It dislodges something deep in the recesses of his chest. 

What he means to do is shove her in retaliation, friendly, laugh and try to tickle her ribs. Innocent. 

What really happens is that he accidentally catches her cheek with his thumb, brushes across it, gentle, slow. Time stops and they finally look at each other. _Oh._

Repression is a funny thing. Compartmentalization too. Will’s gotten really damn good at both. At ignoring half the truth in favour of his own made-up reality.
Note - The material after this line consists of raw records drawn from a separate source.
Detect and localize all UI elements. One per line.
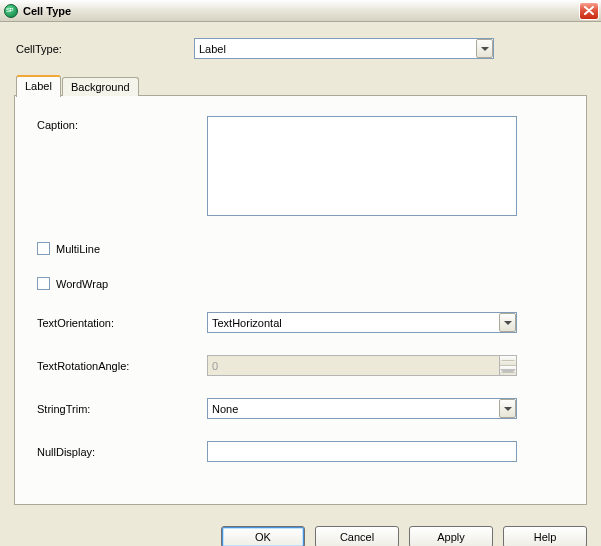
button-bar: OK Cancel Apply Help — [0, 516, 601, 546]
cancel-button[interactable]: Cancel — [315, 526, 399, 546]
spin-up-button — [500, 356, 516, 366]
multiline-row: MultiLine — [37, 242, 564, 255]
stringtrim-row: StringTrim: — [37, 398, 564, 419]
caption-row: Caption: — [37, 116, 564, 216]
window-title: Cell Type — [23, 5, 71, 17]
textrotationangle-spinner — [207, 355, 517, 376]
titlebar: Cell Type — [0, 0, 601, 22]
textorientation-row: TextOrientation: — [37, 312, 564, 333]
celltype-label: CellType: — [14, 43, 194, 55]
tab-strip: Label Background — [16, 75, 587, 96]
textorientation-select-wrap[interactable] — [207, 312, 517, 333]
textrotationangle-label: TextRotationAngle: — [37, 360, 207, 372]
textorientation-label: TextOrientation: — [37, 317, 207, 329]
nulldisplay-row: NullDisplay: — [37, 441, 564, 462]
textrotationangle-input — [207, 355, 500, 376]
tab-panel: Caption: MultiLine WordWrap TextOrientat… — [14, 95, 587, 505]
app-icon — [4, 4, 18, 18]
caption-input[interactable] — [207, 116, 517, 216]
tab-background[interactable]: Background — [62, 77, 139, 96]
help-button[interactable]: Help — [503, 526, 587, 546]
spin-down-button — [500, 366, 516, 375]
multiline-checkbox[interactable] — [37, 242, 50, 255]
chevron-up-icon — [500, 360, 516, 361]
stringtrim-label: StringTrim: — [37, 403, 207, 415]
wordwrap-label: WordWrap — [56, 278, 108, 290]
close-icon — [584, 6, 594, 15]
caption-label: Caption: — [37, 116, 207, 131]
chevron-down-icon — [500, 369, 516, 373]
multiline-label: MultiLine — [56, 243, 100, 255]
apply-button[interactable]: Apply — [409, 526, 493, 546]
wordwrap-row: WordWrap — [37, 277, 564, 290]
celltype-row: CellType: — [14, 38, 587, 59]
spinner-buttons — [500, 355, 517, 376]
close-button[interactable] — [579, 2, 599, 20]
tab-label[interactable]: Label — [16, 75, 61, 97]
stringtrim-select[interactable] — [207, 398, 517, 419]
celltype-select[interactable] — [194, 38, 494, 59]
textorientation-select[interactable] — [207, 312, 517, 333]
celltype-select-wrap[interactable] — [194, 38, 494, 59]
wordwrap-checkbox[interactable] — [37, 277, 50, 290]
nulldisplay-label: NullDisplay: — [37, 446, 207, 458]
ok-button[interactable]: OK — [221, 526, 305, 546]
nulldisplay-input[interactable] — [207, 441, 517, 462]
textrotationangle-row: TextRotationAngle: — [37, 355, 564, 376]
stringtrim-select-wrap[interactable] — [207, 398, 517, 419]
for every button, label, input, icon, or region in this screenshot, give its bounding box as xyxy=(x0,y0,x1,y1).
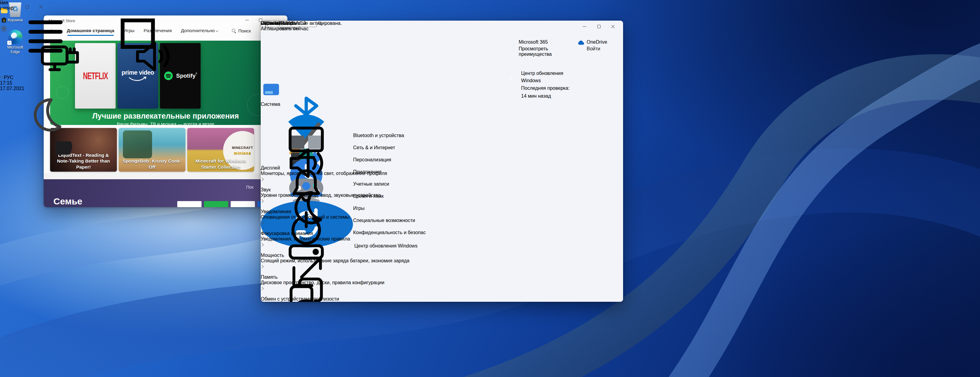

It’ll serve him well in court. 

Not so much here, on a Saturday night, when Alicia’s eyes are the colour of chocolate and her curls are a dark halo around her head. She smells like cherries and wine; he wants to know if she tastes like it too. 

“Will,” she says, and he almost doesn’t hear it over the sound of the bar. Her voice cracks a little. He gulps. She takes a breath, wraps his free hand in her own and squeezes. “Do you wanna get out of here?” 

They end up at her apartment, because it’s closer and cleaner and her roommate flew home to LA the day before. She’s shaking like a leaf as she unlocks the door and he places a hand on the small of her back, means for it to be comforting. He can feel her shiver.

When they make it inside, they pause for a minute, chests heaving. 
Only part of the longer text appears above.